Graphcore used Synopsys’ IC Compiler II place-and-route solution for designing its second-generation Colossus MK2 GC200 Intelligence Processing Unit (IPU), which has 59.4 billion transistors on 7nm process technology.

TriEye used Cadence’s Spectre X Simulator to accelerate the design of a next-generation CMOS-based Short-Wave Infrared (SWIR) image sensor. TriEye noted that it observed at least a 2X performance gain over previous simulators while achieving the required accuracy to meet ISO requirements for critical automotive applications.
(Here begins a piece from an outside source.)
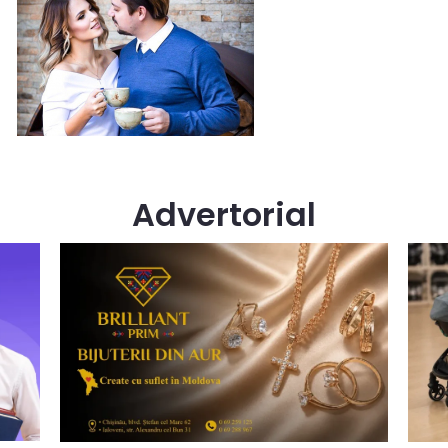
Advertorial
SiMa.ai adopted products from Synopsys’ DesignWare IP, Verification Continuum Platform, and Fusion Design Platform for the development of its MLSoC, a machine learning platform targeted at specialized computer vision applications. SiMa.ai cited functional safety support for ISO 26262 assessment.

Intel and Synopsys teamed up to implement system-level interoperability between the Synopsys DesignWare Controller and PHY IP for PCI Express 5.0 and future Intel Xeon Scalable processors, providing an end-to-end 32GT/s PCIe 5.0 link.

Standards
JEDEC published the JESD403-1 JEDEC Module Sideband Bus standard. SidebandBus was developed in coordination with the MIPI Alliance as both a subset and superset of the MIPI I3C Basic serial bus standard. It defines the parameters for usage of the system management control bus for the coming generation of DDR5 memory modules and enhances I3C Basic with extended commands and functions such as a hub functionality that increases the number of supported devices on the bus.